On December 3 2012, the American Psychiatric Association announced that it is replacing “Gender Identity Disorder” with the more neutral and less-stigmatizing title, “gender dysphoria” in its Diagnostic and Statistical Manual of Mental Disorders, more commonly known as the DSM.
The DSM is the mental health professional’s diagnostic book. Psychiatrists, psychologists, social workers and counselors all use this book to assign a diagnostic code to mental health disorders. These codes are then used to bill insurance for proper medical treatment and are often required to justify covering the cost of office visits, prescriptions, and needed medical procedures. It is paramount in the healthcare of someone who is transgender. Perhaps at no other time in one’s life is it more important to have quality healthcare than during a gender transition.

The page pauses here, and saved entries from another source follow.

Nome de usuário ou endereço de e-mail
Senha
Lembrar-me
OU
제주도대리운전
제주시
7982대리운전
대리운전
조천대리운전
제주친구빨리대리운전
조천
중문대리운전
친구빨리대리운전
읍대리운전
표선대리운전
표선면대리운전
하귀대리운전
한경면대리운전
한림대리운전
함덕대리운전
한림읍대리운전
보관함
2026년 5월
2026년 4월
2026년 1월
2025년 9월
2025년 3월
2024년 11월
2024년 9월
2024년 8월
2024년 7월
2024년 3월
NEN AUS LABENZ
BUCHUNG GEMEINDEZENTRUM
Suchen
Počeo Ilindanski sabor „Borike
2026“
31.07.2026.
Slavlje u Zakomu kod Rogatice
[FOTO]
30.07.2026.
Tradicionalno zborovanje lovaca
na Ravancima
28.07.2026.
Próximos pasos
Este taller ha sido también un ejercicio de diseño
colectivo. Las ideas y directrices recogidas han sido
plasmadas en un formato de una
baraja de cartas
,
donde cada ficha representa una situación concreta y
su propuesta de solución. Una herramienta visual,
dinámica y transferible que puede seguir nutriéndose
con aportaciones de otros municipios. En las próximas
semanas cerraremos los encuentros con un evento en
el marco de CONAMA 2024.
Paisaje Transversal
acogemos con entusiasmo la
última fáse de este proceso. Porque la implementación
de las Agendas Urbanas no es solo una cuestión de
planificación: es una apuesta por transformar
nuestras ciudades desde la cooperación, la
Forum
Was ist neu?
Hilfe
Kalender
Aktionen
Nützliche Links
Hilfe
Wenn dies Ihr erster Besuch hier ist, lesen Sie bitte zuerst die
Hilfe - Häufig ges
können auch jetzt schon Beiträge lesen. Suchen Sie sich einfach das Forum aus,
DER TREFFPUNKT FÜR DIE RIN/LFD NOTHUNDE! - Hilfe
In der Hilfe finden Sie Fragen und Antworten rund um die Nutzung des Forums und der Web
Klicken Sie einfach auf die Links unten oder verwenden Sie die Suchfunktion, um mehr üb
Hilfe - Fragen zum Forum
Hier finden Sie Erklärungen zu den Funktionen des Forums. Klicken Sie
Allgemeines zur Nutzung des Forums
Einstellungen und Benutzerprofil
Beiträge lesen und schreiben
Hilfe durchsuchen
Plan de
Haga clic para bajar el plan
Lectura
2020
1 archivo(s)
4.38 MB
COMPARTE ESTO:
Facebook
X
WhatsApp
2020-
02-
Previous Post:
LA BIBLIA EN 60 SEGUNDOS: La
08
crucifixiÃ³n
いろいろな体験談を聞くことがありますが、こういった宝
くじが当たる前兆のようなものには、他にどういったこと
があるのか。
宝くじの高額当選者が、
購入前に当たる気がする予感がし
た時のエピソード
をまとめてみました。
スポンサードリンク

The title change comes after decades of advocacy to remove the more stigmatizing diagnosis, “Gender Identity Disorder,” which equates gender identity with a mental health disorder. Being transgender is not a mental health condition and it’s not abnormal. Uncommon, yes; but abnormal, no. There is no normal – normalcy is only what one perceives as common in his/her own existence.

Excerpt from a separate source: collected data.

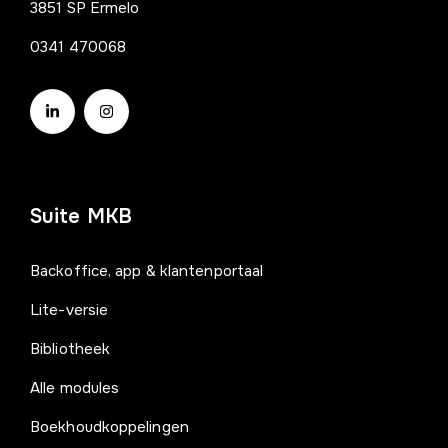
3851 SP Ermelo
0341 470068
Suite MKB
Backoffice, app & klantenportaal
Lite-versie
Bibliotheek
Alle modules
Boekhoudkoppelingen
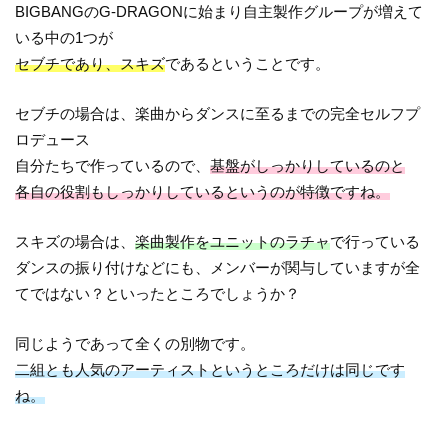
BIGBANGのG-DRAGONに始まり自主製作グループが増えて
いる中の1つが
セブチであり、スキズ
であるということです。
セブチの場合は、楽曲からダンスに至るまでの完全セルフプ
ロデュース
自分たちで作っているので、
基盤がしっかりしている
のと
各自の役割もしっかりしているというのが特徴ですね。
スキズの場合は、
楽曲製作をユニットのラチャ
で行っている
ダンスの振り付けなどにも、メンバーが関与していますが全
てではない？といったところでしょうか？
同じようであって全くの別物です。
二組とも人気のアーティストというところだけは同じです
ね。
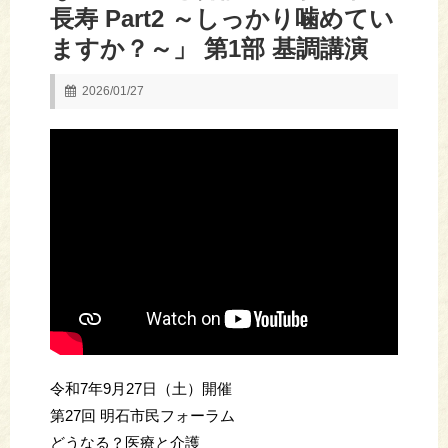
長寿 Part2 ～しっかり噛めてい
ますか？～」 第1部 基調講演
2026/01/27
令和7年9月27日（土）開催
第27回 明石市民フォーラム
どうなる？医療と介護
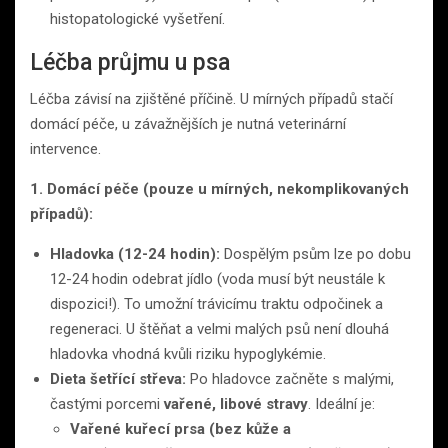
histopatologické vyšetření.
Léčba průjmu u psa
Léčba závisí na zjištěné příčině. U mírných případů stačí
domácí péče, u závažnějších je nutná veterinární
intervence.
1. Domácí péče (pouze u mírných, nekomplikovaných
případů):
Hladovka (12-24 hodin):
Dospělým psům lze po dobu
12-24 hodin odebrat jídlo (voda musí být neustále k
dispozici!). To umožní trávicímu traktu odpočinek a
regeneraci. U štěňat a velmi malých psů není dlouhá
hladovka vhodná kvůli riziku hypoglykémie.
Dieta šetřící střeva:
Po hladovce začněte s malými,
častými porcemi
vařené, libové stravy
. Ideální je:
Vařené kuřecí prsa (bez kůže a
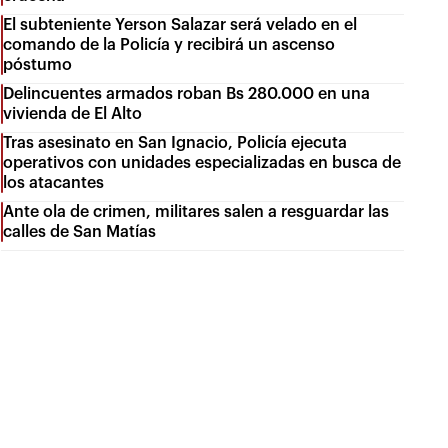
El subteniente Yerson Salazar será velado en el
comando de la Policía y recibirá un ascenso
póstumo
Delincuentes armados roban Bs 280.000 en una
vivienda de El Alto
Tras asesinato en San Ignacio, Policía ejecuta
operativos con unidades especializadas en busca de
los atacantes
Ante ola de crimen, militares salen a resguardar las
calles de San Matías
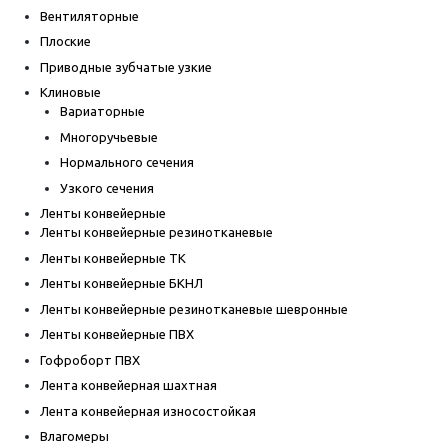
Вентиляторные
Плоские
Приводные зубчатые узкие
Клиновые
Вариаторные
Многоручьевые
Нормального сечения
Узкого сечения
Ленты конвейерные
Ленты конвейерные резинотканевые
Ленты конвейерные ТК
Ленты конвейерные БКНЛ
Ленты конвейерные резинотканевые шевронные
Ленты конвейерные ПВХ
Гофроборт ПВХ
Лента конвейерная шахтная
Лента конвейерная износостойкая
Влагомеры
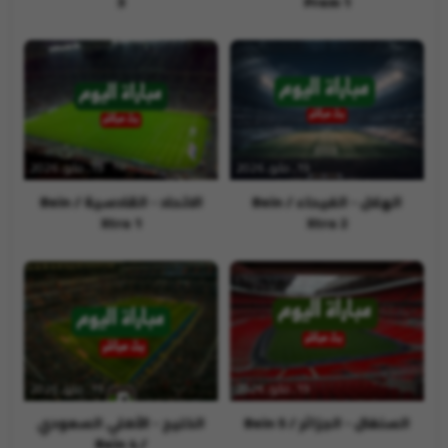
3
Prem 1
19, مايو, 2026
19, مايو, 2026
الهلال - الفيحاء / Bein
الاتحاد - القادسية / Bein
Xtra 1
Xtra 2
19, مايو, 2026
19, مايو, 2026
السنغال - الجزائر / Bein 5
الخليج - الأهلي السعودي
/ Bein 4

If I grow up a white woman in a middle-class catholic suburban neighborhood, that’s my normal. If a lot of women grow up the same way around me, it’s common. But we’re not normal for everyone, just for us. If I grow up Arab American in Dearborn, Michigan and all my friends speak Arabic as easily as English, and go to the same Eastern Orthodox church and celebrate the same holidays, that’s my normal.
Being transgender is not abnormal. It’s just not as common and it’s doesn’t appear en masse within families and communities. It can be a very isolated and isolating experience. And it’s not a mental health disorder. It’s like being born red-haired in a blonde, black and brown-haired world. Or at least it should be… but it’s not – red-haired people don’t lose their homes, their jobs, their families; they aren’t denied basic human dignities based on the fact that they have red hair.

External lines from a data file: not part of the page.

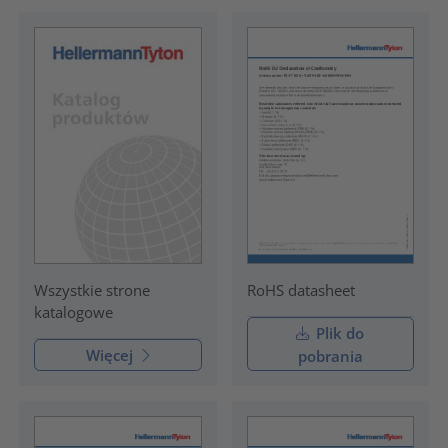
RoHS datasheet
Wszystkie strone
katalogowe
Plik do
Więcej
pobrania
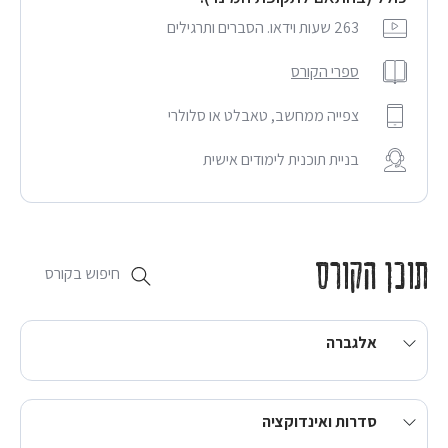
263 שעות וידאו. הסברים ותרגילים
ספרי הקורס
צפייה ממחשב, טאבלט או סלולרי
בניית תוכנית לימודים אישית
תוכן הקורס
אלגברה
סדרות ואינדוקציה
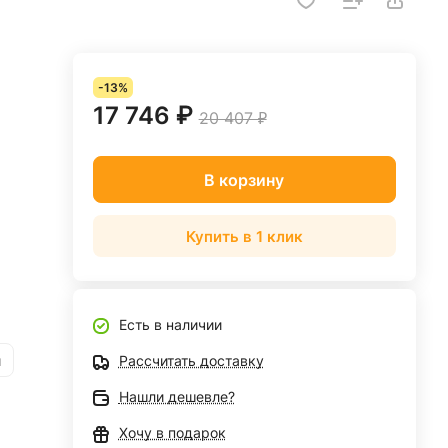
-13%
17 746 ₽
20 407 ₽
В корзину
Купить в 1 клик
Есть в наличии
и
Рассчитать доставку
Нашли дешевле?
Хочу в подарок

Having to cope with the societal stigma of gender transition drives many mental health concerns for transgender individuals. Layer hormone therapy and other medical issues on top of that and it’s a difficult and uncommon territory to navigate. Seeing a professional to sort through all that can help, but it comes with a cost – the cost of having that mental health diagnosis attached to your name, the cost of being “outed” to every other person who comes into contact with your medical record.
And how do you find a therapist who understands these same truths – that there’s nothing abnormal about being transgender, that it’s a personal characteristic. How do you find someone who understands that the anxiety you are dealing with is caused by societal stigma and not caused by your gender identity? It’s not easy.
Last week the Detroit region’s LGBT community center, Affirmations, brought together leading Michigan experts on LGBT mental health in what’s been called a queer mental health “think tank.” After months of work, The LGBT Mental Health Task Force led the first ever two-day training on Clinical Issues & Sexual Orientation for therapists. It was sold out with a waiting list for the next training. This March, they are forging even newer territory – putting together the first two-day training on Clinical Issues & Gender Identity for therapists and counselors. It will be the first such training offered in Michigan. On the heels of the APA’s new announcement, there is no better time to be preparing mental health professionals to competently and knowledgeably provide services to people who fall outside of the two most common gender boxes.